I didn't realize it was this bad. Damn.

 

It's been very bad. I have talked to a few close friends and at least two have expressed self-consciousness being out in public during the early stages of the COVID-19 pandemic, actually before it was declared a pandemic. And one has expressed fear for her parents. 

Interwoven with all these, there have been attacks on homeless men and each time it has been a formerly homeless man. Another tragic issue getting entirely too little attention. It's weird how homelessness has just become a peripheral issue when it once absorbed quite a bit of the national attention, at least once annually on HBO.

2 minutes ago, Khan said:

At the risk of overgeneralizing, I think most millennials and Gen-Z'ers have this tendency to be not even remotely interested in anything that occurred before their time.  In their minds, the world is [!@#$%^&*], and it's all our faults, so anything the rest of us have to say about anything is not worth paying attention to.  At all.

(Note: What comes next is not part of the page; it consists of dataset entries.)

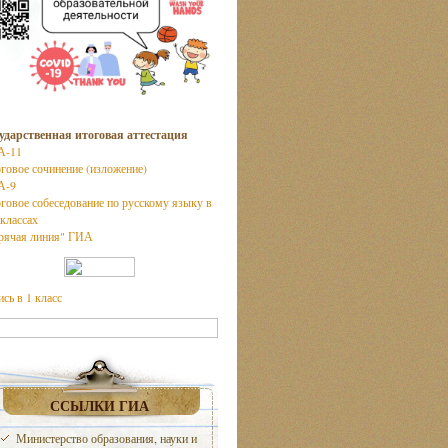
ударственная итоговая аттестация
А-11
говое сочинение (изложение)
А-9
говое собеседование по русскому языку в
 классах
рячая линия" ГИА
ись в 1 класс
ССЫЛКИ ГИА
Министерство образования, науки и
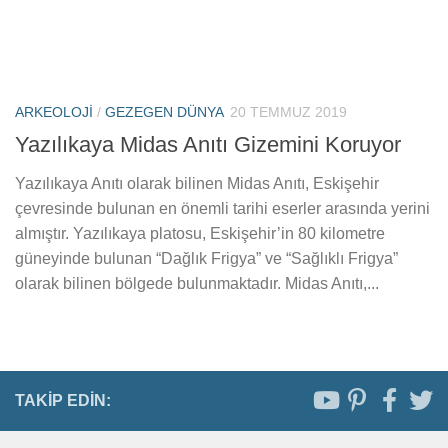
ARKEOLOJI
/
GEZEGEN DÜNYA
20 TEMMUZ 2019
Yazılıkaya Midas Anıtı Gizemini Koruyor
Yazılıkaya Anıtı olarak bilinen Midas Anıtı, Eskişehir
çevresinde bulunan en önemli tarihi eserler arasında yerini
almıştır. Yazılıkaya platosu, Eskişehir’in 80 kilometre
güneyinde bulunan “Dağlık Frigya” ve “Sağlıklı Frigya”
olarak bilinen bölgede bulunmaktadır. Midas Anıtı,...
TAKIP EDIN:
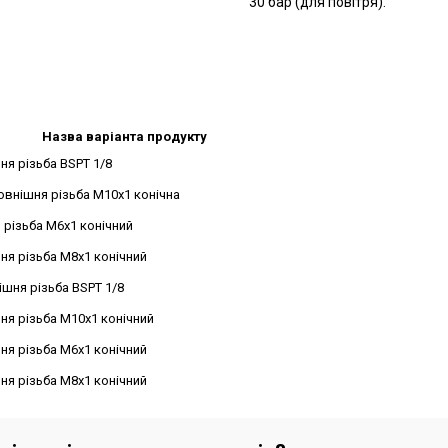
30 бар (для повітря).
Назва варіанта продукту
ня різьба BSPT 1/8
овнішня різьба M10x1 конічна
 різьба M6x1 конічний
ня різьба M8x1 конічний
ішня різьба BSPT 1/8
ня різьба M10x1 конічний
ня різьба M6x1 конічний
ня різьба M8x1 конічний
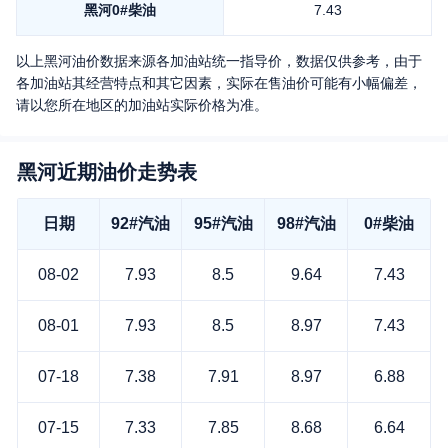
黑河
0#柴油
7.43
以上
黑河
油价数据来源各加油站统一指导价，数据仅供参考，由于
各加油站其经营特点和其它因素，实际在售油价可能有小幅偏差，
请以您所在地区的加油站实际价格为准。
黑河近期油价走势表
日期
92#汽油
95#汽油
98#汽油
0#柴油
08-02
7.93
8.5
9.64
7.43
08-01
7.93
8.5
8.97
7.43
07-18
7.38
7.91
8.97
6.88
07-15
7.33
7.85
8.68
6.64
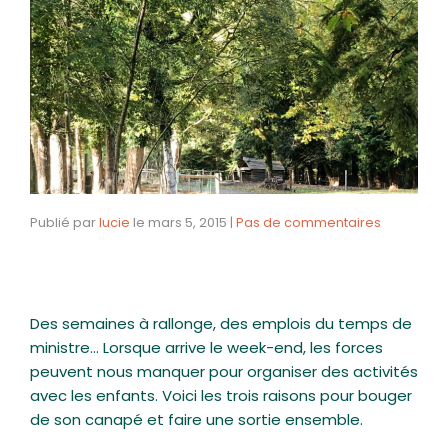
Publié par
lucie
le
mars 5, 2015
|
Pas de commentaires
Des semaines à rallonge, des emplois du temps de
ministre… Lorsque arrive le week-end, les forces
peuvent nous manquer pour organiser des activités
avec les enfants. Voici les trois raisons pour bouger
de son canapé et faire une sortie ensemble.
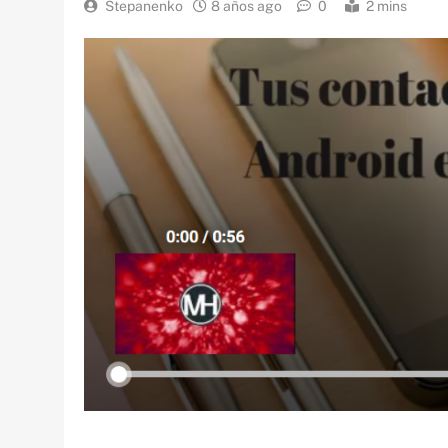
Stepanenko
8 años ago
0
2 mins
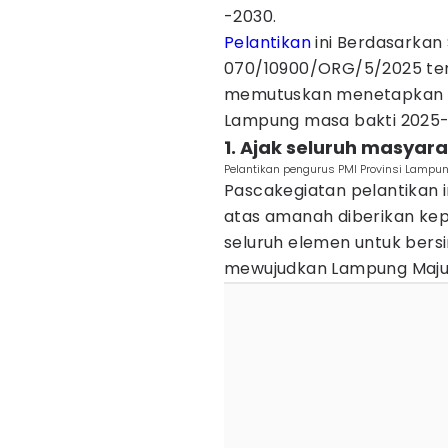
-2030.
Pelantikan
ini Berdasarkan
070/10900/ORG/5/2025 ten
memutuskan menetapkan T
Lampung masa bakti 2025-
1. Ajak seluruh masyara
Pelantikan pengurus PMI Provinsi Lampu
Pascakegiatan pelantikan 
atas amanah diberikan kep
seluruh elemen untuk bersi
mewujudkan Lampung Maju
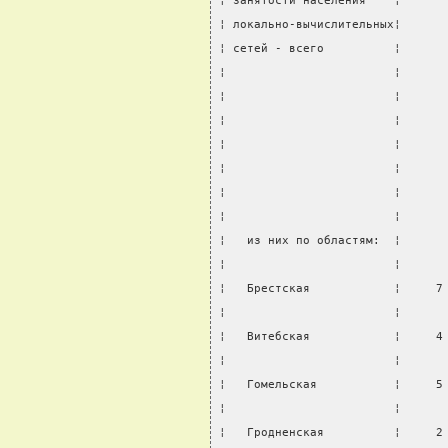
¦ занятости населения    ¦      
¦ локально-вычислительных¦      
¦ сетей - всего          ¦      
¦                        ¦      
¦                        ¦      
¦                        ¦      
¦                        ¦      
¦                        ¦      
¦                        ¦      
¦                        ¦      
¦   из них по областям:  ¦      
¦                        ¦      
¦   Брестская            ¦     7
¦                        ¦      
¦   Витебская            ¦     4
¦                        ¦      
¦   Гомельская           ¦     5
¦                        ¦      
¦   Гродненская          ¦     2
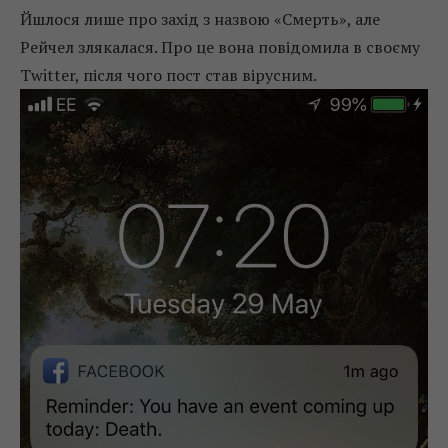
Йшлося лише про захід з назвою «Смерть», але
Рейчел злякалася. Про це вона повідомила в своєму
Twitter, після чого пост став вірусним.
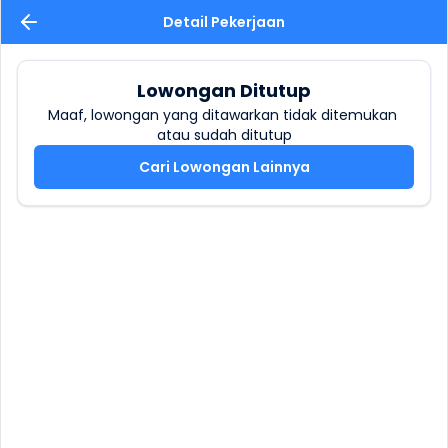
Detail Pekerjaan
Lowongan Ditutup
Maaf, lowongan yang ditawarkan tidak ditemukan 
atau sudah ditutup
Cari Lowongan Lainnya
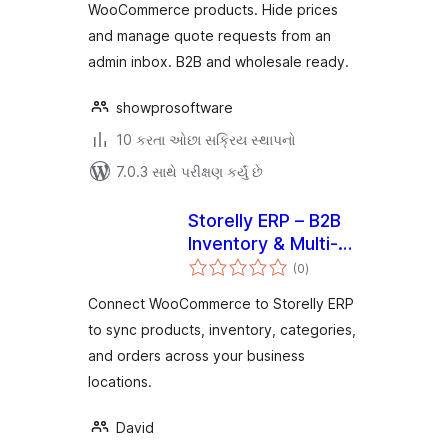
WooCommerce products. Hide prices
and manage quote requests from an
admin inbox. B2B and wholesale ready.
showprosoftware
10 કરતા ઓછા સક્રિય સ્થાપનો
7.0.3 સાથે પરીક્ષણ કર્યું છે
Storelly ERP – B2B
Inventory & Multi-
કુલ
Location POS for
(0
)
રેટિંગ્સ
WooCommerce
Connect WooCommerce to Storelly ERP
to sync products, inventory, categories,
and orders across your business
locations.
David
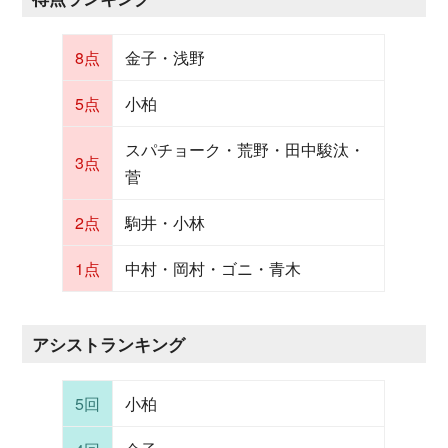
8点
金子・浅野
5点
小柏
スパチョーク・荒野・田中駿汰・
3点
菅
2点
駒井・小林
1点
中村・岡村・ゴニ・青木
アシストランキング
5回
小柏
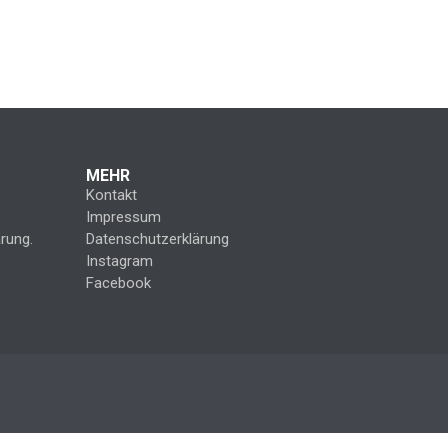
MEHR
Kontakt
Impressum
rung.
Datenschutzerklärung
Instagram
Facebook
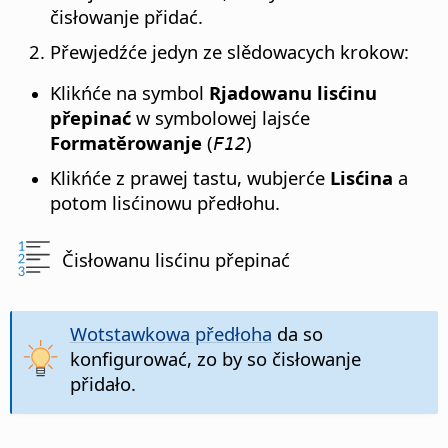
čisłowanje přidać.
Přewjedźće jedyn ze slědowacych krokow:
Klikńće na symbol
Rjadowanu lisćinu
přepinać
w symbolowej lajsće
Formatěrowanje
(
)
F12
Klikńće z prawej tastu, wubjerće
Lisćina
a
potom lisćinowu předłohu.
Čisłowanu lisćinu přepinać
Wotstawkowa předłoha
da so
konfigurować, zo by so čisłowanje
přidało.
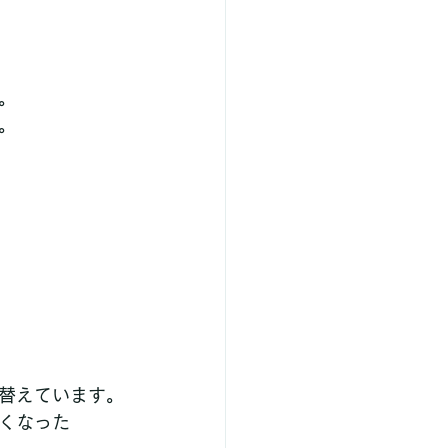
。
。
替えています。
くなった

I wonder where that tendency comes from? Is it something they were taught by helicopter parents or were they socialized to think this way over time?

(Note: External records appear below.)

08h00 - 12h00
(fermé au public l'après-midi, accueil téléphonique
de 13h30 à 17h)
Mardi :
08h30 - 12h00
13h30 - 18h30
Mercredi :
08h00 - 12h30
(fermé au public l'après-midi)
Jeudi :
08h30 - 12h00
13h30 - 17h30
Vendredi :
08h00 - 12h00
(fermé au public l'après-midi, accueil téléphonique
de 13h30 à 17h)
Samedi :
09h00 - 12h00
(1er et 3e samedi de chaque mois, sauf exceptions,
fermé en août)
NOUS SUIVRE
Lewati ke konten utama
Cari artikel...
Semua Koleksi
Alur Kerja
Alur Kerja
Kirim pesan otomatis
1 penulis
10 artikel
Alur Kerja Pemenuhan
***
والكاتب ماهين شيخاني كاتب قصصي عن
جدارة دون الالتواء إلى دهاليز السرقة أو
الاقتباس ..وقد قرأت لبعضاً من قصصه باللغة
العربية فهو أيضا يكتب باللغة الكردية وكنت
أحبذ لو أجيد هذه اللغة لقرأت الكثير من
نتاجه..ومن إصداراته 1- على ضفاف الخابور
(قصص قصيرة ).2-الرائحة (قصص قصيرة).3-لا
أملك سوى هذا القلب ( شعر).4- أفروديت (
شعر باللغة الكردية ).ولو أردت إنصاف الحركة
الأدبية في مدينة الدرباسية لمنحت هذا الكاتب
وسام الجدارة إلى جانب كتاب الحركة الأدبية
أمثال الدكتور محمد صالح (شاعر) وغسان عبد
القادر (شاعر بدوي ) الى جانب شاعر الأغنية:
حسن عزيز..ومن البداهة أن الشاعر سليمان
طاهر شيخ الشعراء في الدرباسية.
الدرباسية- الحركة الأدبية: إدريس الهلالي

When I went to college, I met kids who lacked the ability to even wake themselves up in the morning I was shocked. As a latch-key kid who was traveling by bus to take myself to music lessons by age 11, I couldn't fathom not being able to get myself where I needed to b, especially when money and time were involved. And some of those students that I attended college with (the ones who who would wail if reprimanded by a professor, usually after they said something ignorant) became parents and raised some of these Gen Z kids, lol.

  • Member
32 minutes ago, DramatistDreamer said:

I wonder where that tendency comes from? Is it something they were taught by helicopter parents or were they socialized to think this way over time?

I tend to think it's the former.  People joke all the time about "participation trophies," but they're real, and who do you think "earned" them?  It certainly wasn't the Gen-X'ers!  We were conditioned to live in a society that didn't give a [!@#$%^&*] about us, lol!

  • Member

^^Oh Lord, so now add the spectre of child exploitation and human trafficking to the list of perils in Ukraine.

On the Russian side of things, or the Russian people side of things, this is a thoughtful Op-ed piece despite it appearing in the NYT.

  • Member

For anyone wondering about the status of WNBA star Brittney Griner's detention in Russia, this has to be somewhat discouraging news. Perhaps the one less distressing aspect is that, at the very least, physically, she looks unharmed. Mentally, may be something else entirely.

One can only hope that she can maintain her well-being for another two months while her release is secured. 

  • Member
On 3/16/2022 at 8:32 AM, DramatistDreamer said:

 

They need to decide on one way to stop messing with people's circadian rhythms and seasonal mental health issues.

 

 

Agreed. I'm for Daylight Savings year-round. I wouldn't mind the sun coming out late in the morning during the dead of wintertime, and I'd much prefer coming home from work while there's still a bit of daylight left.